Nathaniel’s Nutmeg: How One Man’s Courage Changed the Course of History
By Giles Milton (1999)
Nathaniel’s Nutmeg is about the conquest of the the Banda Islands in the East Indies (aka the “Spice Islands”), the enslavement of the indigenous Bandanese and the ferocious 17th century wars between Holland and Britain over the nutmeg monopoly. Milton’s book is derived mainly from original journals, diaries and letters of explorers and merchant seaman, and official British and Dutch East India Company archives.
It’s always puzzled me why spices such as pepper, cloves, mace and nutmeg were so highly valued when Europeans already had the ability to preserve meat and fish with salt? Milton clears this up by reminding us that salting meat without benefit of preservatives or aromatic spices leaves the unpleasant tang of putrefied flesh. Nutmeg was especially prized after Elizabethan physicians began prescribing it as the only certain cure for bubonic plague.

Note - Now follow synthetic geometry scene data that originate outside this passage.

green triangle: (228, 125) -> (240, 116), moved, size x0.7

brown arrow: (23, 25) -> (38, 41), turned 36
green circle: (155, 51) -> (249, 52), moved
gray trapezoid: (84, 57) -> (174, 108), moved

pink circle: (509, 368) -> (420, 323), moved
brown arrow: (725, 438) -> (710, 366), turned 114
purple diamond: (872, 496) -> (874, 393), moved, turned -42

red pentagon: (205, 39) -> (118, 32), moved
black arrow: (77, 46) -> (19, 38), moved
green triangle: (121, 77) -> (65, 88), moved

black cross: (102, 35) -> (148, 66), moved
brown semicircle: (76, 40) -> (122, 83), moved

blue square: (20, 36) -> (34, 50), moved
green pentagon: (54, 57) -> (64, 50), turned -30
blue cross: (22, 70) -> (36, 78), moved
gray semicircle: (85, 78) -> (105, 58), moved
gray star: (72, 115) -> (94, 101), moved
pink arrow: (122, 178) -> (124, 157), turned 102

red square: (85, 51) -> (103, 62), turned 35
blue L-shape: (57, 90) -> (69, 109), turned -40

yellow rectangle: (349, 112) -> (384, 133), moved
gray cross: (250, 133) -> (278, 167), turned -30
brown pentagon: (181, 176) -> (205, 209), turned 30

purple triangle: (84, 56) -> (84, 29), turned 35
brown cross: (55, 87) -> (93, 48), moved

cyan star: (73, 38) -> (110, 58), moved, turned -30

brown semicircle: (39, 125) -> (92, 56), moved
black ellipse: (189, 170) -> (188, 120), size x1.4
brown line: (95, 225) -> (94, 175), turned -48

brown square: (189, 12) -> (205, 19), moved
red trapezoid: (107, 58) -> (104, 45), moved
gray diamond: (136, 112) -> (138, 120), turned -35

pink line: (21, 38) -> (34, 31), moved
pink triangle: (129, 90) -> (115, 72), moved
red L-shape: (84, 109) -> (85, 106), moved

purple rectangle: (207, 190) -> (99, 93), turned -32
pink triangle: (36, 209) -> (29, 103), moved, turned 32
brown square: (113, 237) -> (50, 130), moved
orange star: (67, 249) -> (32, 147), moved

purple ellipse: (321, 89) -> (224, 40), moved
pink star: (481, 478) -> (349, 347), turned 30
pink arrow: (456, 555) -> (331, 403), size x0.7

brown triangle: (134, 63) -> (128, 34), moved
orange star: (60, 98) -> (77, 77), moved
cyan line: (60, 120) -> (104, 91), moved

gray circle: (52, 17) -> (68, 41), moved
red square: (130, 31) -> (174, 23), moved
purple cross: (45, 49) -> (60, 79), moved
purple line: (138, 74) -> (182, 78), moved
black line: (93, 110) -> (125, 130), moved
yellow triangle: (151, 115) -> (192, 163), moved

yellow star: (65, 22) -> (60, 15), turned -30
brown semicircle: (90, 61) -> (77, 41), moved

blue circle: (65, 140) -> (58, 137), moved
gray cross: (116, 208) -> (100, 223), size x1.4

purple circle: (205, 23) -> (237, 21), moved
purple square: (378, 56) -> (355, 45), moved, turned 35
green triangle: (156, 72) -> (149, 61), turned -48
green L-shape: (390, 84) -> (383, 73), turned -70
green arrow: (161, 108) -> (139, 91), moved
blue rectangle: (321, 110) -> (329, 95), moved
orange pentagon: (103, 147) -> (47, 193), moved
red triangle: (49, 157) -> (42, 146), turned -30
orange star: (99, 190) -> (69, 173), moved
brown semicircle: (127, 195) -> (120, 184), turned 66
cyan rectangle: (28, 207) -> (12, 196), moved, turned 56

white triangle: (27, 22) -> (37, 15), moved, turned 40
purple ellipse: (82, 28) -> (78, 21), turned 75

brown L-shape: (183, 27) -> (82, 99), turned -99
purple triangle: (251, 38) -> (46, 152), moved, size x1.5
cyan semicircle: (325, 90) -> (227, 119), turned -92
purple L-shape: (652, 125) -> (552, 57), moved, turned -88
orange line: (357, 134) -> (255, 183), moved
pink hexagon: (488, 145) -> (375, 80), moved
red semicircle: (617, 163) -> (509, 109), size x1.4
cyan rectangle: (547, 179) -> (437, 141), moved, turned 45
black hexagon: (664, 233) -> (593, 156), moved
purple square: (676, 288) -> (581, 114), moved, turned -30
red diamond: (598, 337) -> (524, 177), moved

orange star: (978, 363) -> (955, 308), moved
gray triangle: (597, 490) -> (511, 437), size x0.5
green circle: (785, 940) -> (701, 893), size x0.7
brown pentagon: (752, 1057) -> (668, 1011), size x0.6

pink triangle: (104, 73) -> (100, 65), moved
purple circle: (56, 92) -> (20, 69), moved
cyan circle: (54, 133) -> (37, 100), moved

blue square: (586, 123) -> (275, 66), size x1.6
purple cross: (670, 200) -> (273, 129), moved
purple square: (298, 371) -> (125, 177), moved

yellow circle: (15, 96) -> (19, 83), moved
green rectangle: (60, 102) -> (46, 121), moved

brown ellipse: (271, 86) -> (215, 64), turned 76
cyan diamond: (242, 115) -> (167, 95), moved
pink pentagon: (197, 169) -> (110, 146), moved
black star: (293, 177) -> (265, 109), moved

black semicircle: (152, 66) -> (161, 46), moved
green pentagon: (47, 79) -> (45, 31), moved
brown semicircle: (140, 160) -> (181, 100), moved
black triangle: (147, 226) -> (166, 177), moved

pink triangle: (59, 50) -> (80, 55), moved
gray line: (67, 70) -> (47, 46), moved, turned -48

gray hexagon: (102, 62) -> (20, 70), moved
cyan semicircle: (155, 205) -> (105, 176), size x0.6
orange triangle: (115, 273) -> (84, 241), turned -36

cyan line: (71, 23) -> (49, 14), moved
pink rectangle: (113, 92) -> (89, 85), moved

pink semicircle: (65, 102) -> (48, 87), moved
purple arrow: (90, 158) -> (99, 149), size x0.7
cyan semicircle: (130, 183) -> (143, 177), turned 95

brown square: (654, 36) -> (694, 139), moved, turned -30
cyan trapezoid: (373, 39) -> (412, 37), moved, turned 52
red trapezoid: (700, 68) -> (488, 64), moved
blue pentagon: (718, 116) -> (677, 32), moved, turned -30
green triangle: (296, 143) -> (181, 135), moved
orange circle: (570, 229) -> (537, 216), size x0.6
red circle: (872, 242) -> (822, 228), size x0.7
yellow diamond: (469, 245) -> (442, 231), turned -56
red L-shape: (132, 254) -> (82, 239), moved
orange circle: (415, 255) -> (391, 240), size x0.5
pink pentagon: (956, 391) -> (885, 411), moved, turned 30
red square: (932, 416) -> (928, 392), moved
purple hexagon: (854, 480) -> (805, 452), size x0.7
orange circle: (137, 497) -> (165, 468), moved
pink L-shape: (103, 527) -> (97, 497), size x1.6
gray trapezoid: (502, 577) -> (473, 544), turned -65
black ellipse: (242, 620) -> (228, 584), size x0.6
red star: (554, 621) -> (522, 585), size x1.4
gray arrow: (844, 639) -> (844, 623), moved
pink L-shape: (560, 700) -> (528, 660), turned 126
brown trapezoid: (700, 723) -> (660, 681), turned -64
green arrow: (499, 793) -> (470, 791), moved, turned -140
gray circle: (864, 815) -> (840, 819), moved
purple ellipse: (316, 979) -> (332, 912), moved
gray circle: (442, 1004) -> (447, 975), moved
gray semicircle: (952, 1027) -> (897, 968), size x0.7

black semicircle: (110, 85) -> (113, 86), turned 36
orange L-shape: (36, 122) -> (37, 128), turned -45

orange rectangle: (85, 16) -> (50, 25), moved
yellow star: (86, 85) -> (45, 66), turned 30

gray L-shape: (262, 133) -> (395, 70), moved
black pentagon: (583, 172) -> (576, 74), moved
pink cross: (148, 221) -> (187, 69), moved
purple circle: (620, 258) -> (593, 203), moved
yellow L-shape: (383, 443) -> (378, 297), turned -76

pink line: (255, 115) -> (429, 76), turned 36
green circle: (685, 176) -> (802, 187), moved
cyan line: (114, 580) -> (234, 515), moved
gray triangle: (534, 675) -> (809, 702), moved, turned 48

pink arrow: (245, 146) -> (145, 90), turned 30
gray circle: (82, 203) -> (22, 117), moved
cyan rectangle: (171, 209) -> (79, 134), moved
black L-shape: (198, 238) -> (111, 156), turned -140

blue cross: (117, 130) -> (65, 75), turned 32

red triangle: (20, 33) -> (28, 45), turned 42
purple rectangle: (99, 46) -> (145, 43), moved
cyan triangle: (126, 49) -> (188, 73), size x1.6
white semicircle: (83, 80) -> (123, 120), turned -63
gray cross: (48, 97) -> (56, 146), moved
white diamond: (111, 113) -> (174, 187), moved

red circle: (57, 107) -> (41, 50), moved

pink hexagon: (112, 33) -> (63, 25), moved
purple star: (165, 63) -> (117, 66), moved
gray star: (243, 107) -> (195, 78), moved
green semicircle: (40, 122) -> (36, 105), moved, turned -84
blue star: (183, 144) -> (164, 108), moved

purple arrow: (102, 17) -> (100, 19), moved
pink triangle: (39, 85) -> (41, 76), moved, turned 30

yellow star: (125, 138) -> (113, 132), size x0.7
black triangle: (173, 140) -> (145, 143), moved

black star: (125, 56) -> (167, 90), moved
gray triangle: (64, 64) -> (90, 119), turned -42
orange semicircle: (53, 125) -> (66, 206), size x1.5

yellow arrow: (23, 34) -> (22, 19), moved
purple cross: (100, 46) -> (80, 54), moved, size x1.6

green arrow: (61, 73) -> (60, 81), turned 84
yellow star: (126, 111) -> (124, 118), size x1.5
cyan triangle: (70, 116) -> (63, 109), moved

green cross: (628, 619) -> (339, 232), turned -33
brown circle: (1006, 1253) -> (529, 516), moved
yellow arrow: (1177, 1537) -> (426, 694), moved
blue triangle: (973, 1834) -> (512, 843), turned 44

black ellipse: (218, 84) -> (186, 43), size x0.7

Shipping nutmeg overland resulted in a 60,000 percent mark-up – after Turkish traders and Venetian middlemen took their cut. This price gouging was the main impetus driving Europeans determination to find a sea route to the “Spice Islands.”
Competing Claims on the Spice Islands
Nathaniel’s Nutmeg traces the expeditions of all the Spanish, Portuguese, English and Dutch explorers seeking an ocean route to the East Indies and the merchant bankers who financed them. Portuguese explorers were the first Europeans to set foot in the Banda Islands in 1511. However, unlike the English and Dutch, they lacked financial backing to set up permanent trading posts and settlements.
What I found most striking about Milton’s accounts of these voyages was the massive mortality rate (from scurvy caused by vitamin C deficiency). Any expedition lasting longer than three months could count on losing 50-75% of their sailors. James Lancaster, commander of the first expedition organized by the Britishc East India Company, accidentally found a cure for scurvy (oranges and lemons or their juices) in 1601. Owing to his failure to publicize this discovery, it would be another 170 years before Captain James Cook officially “discovered” it.
The British and Dutch East India Companies
The charter Elizabeth I signed in 1600 granted the British East India Company a total monopoly of trade over the East Indies and all the countries and ports of Asia and Africa and America. It awarded the Company massive powers, including the right to set up foreign trading posts and settlements and protect them with military force. In 1602, Holland granted the Dutch East India Company comparable privileges. Intense rivalry between the two would lead to four Anglo-Dutch wars beginning in 1652. All were fought entirely at sea between the English and Dutch navies.
England Takes Possession of Manhattan
In 1667, England and Netherlands ended the so-called “Nutmeg Wars” by signing the Treaty of Breda. The Treaty allowed the English to retain New Netherlands (Manhattan Island) and the Dutch to retain Europe’s primary source of nutmeg, the Banadanese island of Run. Henry Hudson had claimed Manhattan Island for the Dutch during an unsuccessful 1609 expedition to find a Northwest Passage to the Pacific Ocean.
By 1667, the English were happy to relinquish Run, after successfully transplanting nutmeg seedlings to their territories in Ceylon and on the eastern coast of India.